Although I had so many great experiences that weekend, especially getting to know some amazing women, two experiences ring true to me till this day. I experienced the healing I needed to get myself back out there, but this time in a different way. I signed up for the rock climbing event the first day of activities and although it had been years since I rock climbed, I tackled a route that I thought for sure I wouldn’t attempt let alone complete. I remember climbing, telling myself “Judith, this is for the spaces that you have been in that have felt so unsafe for you. All the energy and heart you have put into spaces that were harmful to you and they didn’t even realize it’.” It was my chance to leave it all up on that mountain. So I did. It left me feeling alive in areas that felt dead for some time. It reminded me that as a black woman, I am first responsible for my emotional safety and no other culture got the chance to dictate that.
Healing by Resting
I also learned and put into practice the value of rest. The old me would have signed up for every intense activity and would have spent long hours up by the campfire talking it up with everyone, but this experience was different for me. I allowed myself one big activity and spent the rest of the time resting, something I struggled to incorporate in my life as a professional. Giving my body and mind time to be alone, take naps, and not do everything possible was healing for me in a number of ways. Emotional and physical safety came through from a place of rest and it has continued to change the way I show up outdoors. It spiritually allows me to commune with mother earth from a place of gratitude and rest not from a place of conquest.

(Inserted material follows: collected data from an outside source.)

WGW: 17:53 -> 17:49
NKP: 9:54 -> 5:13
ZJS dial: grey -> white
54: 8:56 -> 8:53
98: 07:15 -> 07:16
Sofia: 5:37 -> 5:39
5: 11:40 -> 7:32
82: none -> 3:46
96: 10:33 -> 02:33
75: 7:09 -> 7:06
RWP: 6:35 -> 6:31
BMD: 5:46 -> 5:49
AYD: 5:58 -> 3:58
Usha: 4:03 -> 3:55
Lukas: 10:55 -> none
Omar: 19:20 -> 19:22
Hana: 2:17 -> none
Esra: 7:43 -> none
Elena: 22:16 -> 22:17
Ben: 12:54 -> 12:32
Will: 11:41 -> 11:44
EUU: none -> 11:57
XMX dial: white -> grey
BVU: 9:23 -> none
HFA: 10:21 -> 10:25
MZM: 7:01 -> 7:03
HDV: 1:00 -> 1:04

I can’t say specifically why this opportunity would be helpful for anyone else, especially women of color, but I can say that it has the ability to provide many diverse reasons. The outdoors has always been portrayed as something only accessible to whites, and throughout American colonial history it has been, while also erasing black and brown communities that have deep roots and legacy in wilderness for centuries. Creating opportunities for black and brown folks to be out in nature isn't a new concept, in fact, it is an opportunity for those with great ancestral connection with nature to return to presence in ways that are traditionally diverse to other cultures. Although my hopes will always be that black and brown folks would be at the center of defining what adventuring is or has always been, I hope that opportunities like the one I was given would continue in order to give other black and brown communities a chance at returning to presence. A chance to return home. For that reason I am eternally grateful for AdventurUs Women. It has ignited my dream and vision at creating an outdoor program for black and brown youth to experience nature in traditional and healing ways.